__Data to use__
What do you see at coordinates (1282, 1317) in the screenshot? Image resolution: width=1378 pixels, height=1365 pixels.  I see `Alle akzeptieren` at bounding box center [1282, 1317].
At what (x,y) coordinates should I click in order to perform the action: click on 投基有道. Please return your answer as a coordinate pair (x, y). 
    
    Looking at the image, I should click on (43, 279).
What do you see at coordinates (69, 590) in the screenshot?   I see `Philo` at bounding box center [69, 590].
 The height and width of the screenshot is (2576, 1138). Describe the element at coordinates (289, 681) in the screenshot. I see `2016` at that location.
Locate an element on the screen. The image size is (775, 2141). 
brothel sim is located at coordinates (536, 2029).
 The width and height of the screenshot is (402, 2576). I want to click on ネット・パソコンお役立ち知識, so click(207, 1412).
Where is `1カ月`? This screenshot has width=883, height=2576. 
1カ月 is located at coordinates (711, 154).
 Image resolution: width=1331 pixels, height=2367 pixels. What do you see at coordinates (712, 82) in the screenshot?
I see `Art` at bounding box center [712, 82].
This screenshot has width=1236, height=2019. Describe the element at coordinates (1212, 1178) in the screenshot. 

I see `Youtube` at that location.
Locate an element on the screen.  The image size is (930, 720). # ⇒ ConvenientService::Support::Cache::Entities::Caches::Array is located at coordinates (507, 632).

__Problem to work on__
Copy out the whole listing exactly.

__Answer to this exercise__
What do you see at coordinates (1282, 1317) in the screenshot? Image resolution: width=1378 pixels, height=1365 pixels.  I see `Alle akzeptieren` at bounding box center [1282, 1317].
At what (x,y) coordinates should I click in order to perform the action: click on 投基有道. Please return your answer as a coordinate pair (x, y). 
    
    Looking at the image, I should click on (43, 279).
What do you see at coordinates (69, 590) in the screenshot?   I see `Philo` at bounding box center [69, 590].
 The height and width of the screenshot is (2576, 1138). Describe the element at coordinates (289, 681) in the screenshot. I see `2016` at that location.
Locate an element on the screen. The image size is (775, 2141). 
brothel sim is located at coordinates (536, 2029).
 The width and height of the screenshot is (402, 2576). I want to click on ネット・パソコンお役立ち知識, so click(207, 1412).
Where is `1カ月`? This screenshot has width=883, height=2576. 
1カ月 is located at coordinates (711, 154).
 Image resolution: width=1331 pixels, height=2367 pixels. What do you see at coordinates (712, 82) in the screenshot?
I see `Art` at bounding box center [712, 82].
This screenshot has width=1236, height=2019. Describe the element at coordinates (1212, 1178) in the screenshot. 

I see `Youtube` at that location.
Locate an element on the screen.  The image size is (930, 720). # ⇒ ConvenientService::Support::Cache::Entities::Caches::Array is located at coordinates (507, 632).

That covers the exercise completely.